Non è solo una scelta estetica, ma una dichiarazione di poetica: oggi la nostra identità è frammentata, archiviata, costantemente osservata. Il tribunale di Mercy è una stanza mentale prima ancora che fisica. Un luogo in cui il passato viene ricostruito attraverso ciò che abbiamo lasciato online, volontariamente o meno. Bekmambetov non usa la tecnologia per stupire, ma per interrogare: cosa resta di noi quando siamo ridotti a un flusso di informazioni? Chi siamo davvero, se non possiamo più controllare il racconto di noi stessi?
Un tempo reale che diventa condanna
La scelta di far svolgere il film in tempo reale, seguendo minuto dopo minuto il countdown verso la sentenza, imprime alla narrazione un ritmo claustrofobico. Ogni secondo pesa, ogni scoperta arriva troppo tardi, ogni intuizione rischia di essere inutile.

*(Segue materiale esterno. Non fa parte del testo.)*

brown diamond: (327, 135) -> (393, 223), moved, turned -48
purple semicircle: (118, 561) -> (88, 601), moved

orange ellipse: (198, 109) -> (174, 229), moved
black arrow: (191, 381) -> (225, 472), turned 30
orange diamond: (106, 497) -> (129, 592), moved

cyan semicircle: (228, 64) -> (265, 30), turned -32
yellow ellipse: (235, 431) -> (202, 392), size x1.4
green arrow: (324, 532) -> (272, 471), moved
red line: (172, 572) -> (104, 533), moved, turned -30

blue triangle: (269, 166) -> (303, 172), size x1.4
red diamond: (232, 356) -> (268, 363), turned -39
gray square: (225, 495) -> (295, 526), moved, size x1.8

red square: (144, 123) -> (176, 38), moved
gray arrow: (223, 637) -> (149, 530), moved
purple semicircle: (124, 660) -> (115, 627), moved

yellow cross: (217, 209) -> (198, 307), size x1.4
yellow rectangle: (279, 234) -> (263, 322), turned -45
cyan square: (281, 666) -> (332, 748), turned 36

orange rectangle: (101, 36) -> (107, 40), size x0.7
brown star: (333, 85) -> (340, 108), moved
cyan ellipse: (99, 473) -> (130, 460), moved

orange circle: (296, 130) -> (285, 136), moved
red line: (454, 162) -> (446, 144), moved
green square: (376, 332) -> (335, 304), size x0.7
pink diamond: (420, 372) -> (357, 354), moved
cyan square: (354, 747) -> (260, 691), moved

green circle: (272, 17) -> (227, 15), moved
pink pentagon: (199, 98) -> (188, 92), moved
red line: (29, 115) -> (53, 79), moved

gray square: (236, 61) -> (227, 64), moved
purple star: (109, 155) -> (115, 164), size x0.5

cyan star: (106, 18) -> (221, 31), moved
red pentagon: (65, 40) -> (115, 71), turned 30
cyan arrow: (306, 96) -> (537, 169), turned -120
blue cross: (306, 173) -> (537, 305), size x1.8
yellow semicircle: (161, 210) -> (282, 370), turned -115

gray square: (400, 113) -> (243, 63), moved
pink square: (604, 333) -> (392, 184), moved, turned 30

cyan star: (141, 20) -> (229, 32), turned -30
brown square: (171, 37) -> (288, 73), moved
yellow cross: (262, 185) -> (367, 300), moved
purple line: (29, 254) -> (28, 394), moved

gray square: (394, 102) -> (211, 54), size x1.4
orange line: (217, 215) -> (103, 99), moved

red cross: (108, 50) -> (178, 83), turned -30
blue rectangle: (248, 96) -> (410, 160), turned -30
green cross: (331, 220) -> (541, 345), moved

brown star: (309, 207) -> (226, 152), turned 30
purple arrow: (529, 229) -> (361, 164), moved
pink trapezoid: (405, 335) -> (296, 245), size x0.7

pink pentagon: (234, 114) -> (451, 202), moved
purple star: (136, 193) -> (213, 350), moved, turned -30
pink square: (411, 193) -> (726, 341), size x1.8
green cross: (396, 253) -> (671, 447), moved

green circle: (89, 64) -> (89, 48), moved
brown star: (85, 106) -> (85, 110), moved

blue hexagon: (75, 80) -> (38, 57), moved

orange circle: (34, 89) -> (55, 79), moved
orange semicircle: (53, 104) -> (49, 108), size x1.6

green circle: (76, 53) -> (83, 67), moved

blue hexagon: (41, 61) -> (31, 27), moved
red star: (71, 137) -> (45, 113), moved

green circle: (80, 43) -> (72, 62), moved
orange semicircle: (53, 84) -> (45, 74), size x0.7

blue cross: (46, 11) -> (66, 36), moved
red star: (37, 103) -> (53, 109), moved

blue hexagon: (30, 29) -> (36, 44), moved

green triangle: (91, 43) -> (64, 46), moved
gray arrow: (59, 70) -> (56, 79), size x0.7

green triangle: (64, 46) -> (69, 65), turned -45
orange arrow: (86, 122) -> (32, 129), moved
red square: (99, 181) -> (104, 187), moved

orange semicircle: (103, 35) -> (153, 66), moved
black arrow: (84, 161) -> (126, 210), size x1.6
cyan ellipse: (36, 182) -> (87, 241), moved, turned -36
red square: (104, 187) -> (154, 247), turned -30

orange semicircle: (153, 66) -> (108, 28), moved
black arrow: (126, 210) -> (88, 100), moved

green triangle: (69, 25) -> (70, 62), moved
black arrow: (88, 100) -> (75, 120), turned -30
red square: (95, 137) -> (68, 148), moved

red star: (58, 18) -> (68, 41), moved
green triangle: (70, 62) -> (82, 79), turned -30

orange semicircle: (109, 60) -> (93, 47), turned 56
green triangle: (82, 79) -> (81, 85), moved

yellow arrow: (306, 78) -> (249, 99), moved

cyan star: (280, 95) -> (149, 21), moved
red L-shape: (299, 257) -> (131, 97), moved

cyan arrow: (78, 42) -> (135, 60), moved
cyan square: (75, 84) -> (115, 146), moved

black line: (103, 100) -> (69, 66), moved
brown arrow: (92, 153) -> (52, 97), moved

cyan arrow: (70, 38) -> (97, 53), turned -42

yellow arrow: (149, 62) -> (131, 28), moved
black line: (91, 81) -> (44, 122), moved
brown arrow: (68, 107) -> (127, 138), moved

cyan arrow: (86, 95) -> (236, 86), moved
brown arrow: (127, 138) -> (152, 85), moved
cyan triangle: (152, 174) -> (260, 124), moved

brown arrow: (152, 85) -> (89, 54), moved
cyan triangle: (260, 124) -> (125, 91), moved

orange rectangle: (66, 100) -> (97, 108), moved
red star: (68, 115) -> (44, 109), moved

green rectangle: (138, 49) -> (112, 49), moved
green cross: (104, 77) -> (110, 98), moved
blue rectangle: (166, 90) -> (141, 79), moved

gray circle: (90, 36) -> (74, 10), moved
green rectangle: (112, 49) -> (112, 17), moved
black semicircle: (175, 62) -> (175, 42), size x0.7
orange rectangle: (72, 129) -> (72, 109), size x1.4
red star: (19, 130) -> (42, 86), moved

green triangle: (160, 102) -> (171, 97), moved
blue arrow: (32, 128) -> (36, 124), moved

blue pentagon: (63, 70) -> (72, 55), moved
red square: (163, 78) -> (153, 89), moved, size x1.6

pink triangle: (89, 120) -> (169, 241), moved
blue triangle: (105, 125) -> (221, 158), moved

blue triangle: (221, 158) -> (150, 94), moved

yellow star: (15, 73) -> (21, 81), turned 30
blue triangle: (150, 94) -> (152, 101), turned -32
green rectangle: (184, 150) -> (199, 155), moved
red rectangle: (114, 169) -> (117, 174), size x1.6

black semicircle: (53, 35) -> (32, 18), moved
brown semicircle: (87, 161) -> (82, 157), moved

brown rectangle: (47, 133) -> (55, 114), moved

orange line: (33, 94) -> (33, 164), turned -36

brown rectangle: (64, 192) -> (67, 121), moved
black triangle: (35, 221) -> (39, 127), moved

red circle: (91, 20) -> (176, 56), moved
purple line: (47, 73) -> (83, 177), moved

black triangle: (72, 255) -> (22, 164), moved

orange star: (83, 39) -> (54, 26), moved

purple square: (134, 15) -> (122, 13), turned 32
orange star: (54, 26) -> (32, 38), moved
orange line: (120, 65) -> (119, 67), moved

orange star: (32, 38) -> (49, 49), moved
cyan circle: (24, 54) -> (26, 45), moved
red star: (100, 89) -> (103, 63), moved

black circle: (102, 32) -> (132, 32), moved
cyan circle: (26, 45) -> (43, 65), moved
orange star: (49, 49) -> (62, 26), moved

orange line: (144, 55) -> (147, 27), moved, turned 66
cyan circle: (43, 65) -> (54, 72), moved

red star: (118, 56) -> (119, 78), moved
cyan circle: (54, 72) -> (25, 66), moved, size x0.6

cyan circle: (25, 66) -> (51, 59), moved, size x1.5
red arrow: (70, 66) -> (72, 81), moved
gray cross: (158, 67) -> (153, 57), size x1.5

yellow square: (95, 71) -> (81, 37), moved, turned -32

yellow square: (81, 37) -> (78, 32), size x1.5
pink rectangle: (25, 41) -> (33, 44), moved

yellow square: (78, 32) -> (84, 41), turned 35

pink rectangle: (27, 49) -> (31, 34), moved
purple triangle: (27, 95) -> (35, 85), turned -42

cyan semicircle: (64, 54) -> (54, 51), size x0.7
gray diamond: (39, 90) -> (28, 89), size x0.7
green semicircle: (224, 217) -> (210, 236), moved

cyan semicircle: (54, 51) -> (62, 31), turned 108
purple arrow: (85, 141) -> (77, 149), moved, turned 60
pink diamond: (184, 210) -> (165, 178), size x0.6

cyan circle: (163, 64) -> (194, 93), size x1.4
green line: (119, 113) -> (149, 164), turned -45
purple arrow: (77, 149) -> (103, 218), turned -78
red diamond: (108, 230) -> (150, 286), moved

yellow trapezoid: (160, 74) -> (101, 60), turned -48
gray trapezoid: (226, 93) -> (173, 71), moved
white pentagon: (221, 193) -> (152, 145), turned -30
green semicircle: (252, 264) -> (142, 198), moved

È un meccanismo che richiama il cinema processuale classico, ma lo svuota della sua componente consolatoria: qui non c’è spazio per l’arringa brillante o per il colpo di scena liberatorio. C’è solo la lotta disperata per rallentare una macchina che non sa fermarsi.
Colpa, responsabilità, libero arbitrio
Sotto la superficie del thriller, Mercy lavora su temi profondamente politici. Se deleghiamo le decisioni morali a un sistema automatizzato, chi diventa responsabile degli errori? Il programmatore? L’istituzione? La società che ha accettato quella delega in cambio di sicurezza?
Il film non offre risposte semplici, e non cerca scorciatoie rassicuranti. Il disagio più profondo non nasce dalla possibilità di un errore giudiziario, ma dal riconoscere quanto quel sistema, per certi versi, ci rassicuri.
Un film che non assolve
Mercy non è un thriller contro l’intelligenza artificiale. Non tutto è perfettamente calibrato: l’insistenza sugli schermi può risultare a tratti ridondante, e alcuni snodi narrativi sembrano più funzionali al dispositivo che ai personaggi. Ma sono imperfezioni coerenti con un film che parla proprio di sistemi che pretendono di essere infallibili.
Alla fine, Mercy guarda allo spettatore come a un giurato implicito e gli chiede: davvero rinunceresti al dubbio, se questo significasse sentirti al sicuro?
La risposta, come la sentenza nel film, non è mai del tutto semplice.